▶ _Work order_:
Starting with the first line and ending with the last, transcribe the data exactly.

▶ _Data supplied_:
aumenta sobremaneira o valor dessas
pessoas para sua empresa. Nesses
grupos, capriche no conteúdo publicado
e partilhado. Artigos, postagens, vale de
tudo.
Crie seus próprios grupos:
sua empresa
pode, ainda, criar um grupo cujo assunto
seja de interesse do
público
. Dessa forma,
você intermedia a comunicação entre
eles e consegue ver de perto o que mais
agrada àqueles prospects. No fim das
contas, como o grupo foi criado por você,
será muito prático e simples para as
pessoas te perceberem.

▶ _Completed task_:
aumenta sobremaneira o valor dessas
pessoas para sua empresa. Nesses
grupos, capriche no conteúdo publicado
e partilhado. Artigos, postagens, vale de
tudo.
Crie seus próprios grupos:
sua empresa
pode, ainda, criar um grupo cujo assunto
seja de interesse do
público
. Dessa forma,
você intermedia a comunicação entre
eles e consegue ver de perto o que mais
agrada àqueles prospects. No fim das
contas, como o grupo foi criado por você,
será muito prático e simples para as
pessoas te perceberem.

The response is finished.